What you should do.
Could you filter the records below down to the lines that include the word "first"?

Dataset records.
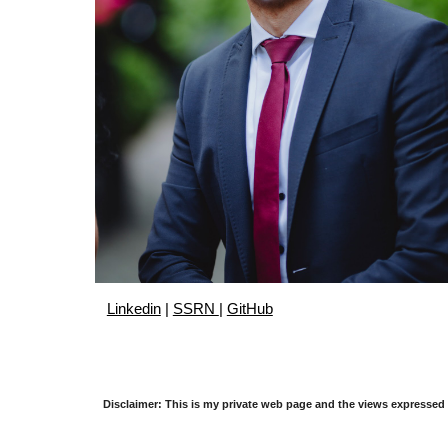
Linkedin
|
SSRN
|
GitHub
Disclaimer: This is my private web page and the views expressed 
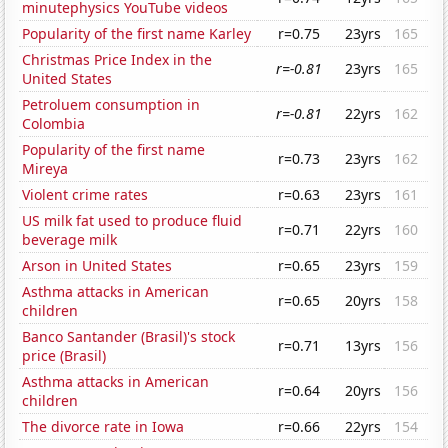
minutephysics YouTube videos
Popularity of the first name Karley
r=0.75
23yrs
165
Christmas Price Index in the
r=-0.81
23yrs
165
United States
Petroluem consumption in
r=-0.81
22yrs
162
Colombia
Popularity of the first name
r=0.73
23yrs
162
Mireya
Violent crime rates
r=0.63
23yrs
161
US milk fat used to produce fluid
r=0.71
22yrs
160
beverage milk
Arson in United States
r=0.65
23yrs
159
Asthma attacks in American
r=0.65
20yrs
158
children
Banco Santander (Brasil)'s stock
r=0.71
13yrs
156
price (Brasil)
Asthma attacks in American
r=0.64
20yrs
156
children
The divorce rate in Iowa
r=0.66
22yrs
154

--

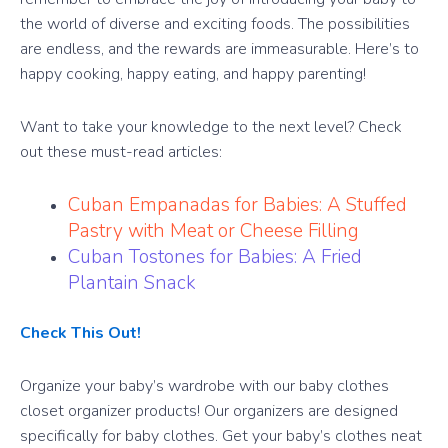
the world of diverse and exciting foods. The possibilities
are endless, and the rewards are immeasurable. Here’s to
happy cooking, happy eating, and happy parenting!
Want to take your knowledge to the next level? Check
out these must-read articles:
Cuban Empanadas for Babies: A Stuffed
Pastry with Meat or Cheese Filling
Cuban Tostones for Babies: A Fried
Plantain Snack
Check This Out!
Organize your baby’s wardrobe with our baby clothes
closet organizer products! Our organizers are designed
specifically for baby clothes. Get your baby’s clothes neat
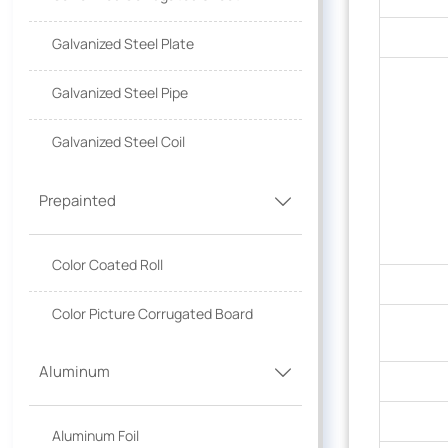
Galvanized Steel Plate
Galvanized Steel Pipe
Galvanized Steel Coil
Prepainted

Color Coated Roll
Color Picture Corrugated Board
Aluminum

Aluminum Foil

--

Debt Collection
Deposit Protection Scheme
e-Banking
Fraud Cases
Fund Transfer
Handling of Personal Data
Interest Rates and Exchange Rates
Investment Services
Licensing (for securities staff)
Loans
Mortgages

Solution for this task.
Popularity of the first name Karley
Popularity of the first name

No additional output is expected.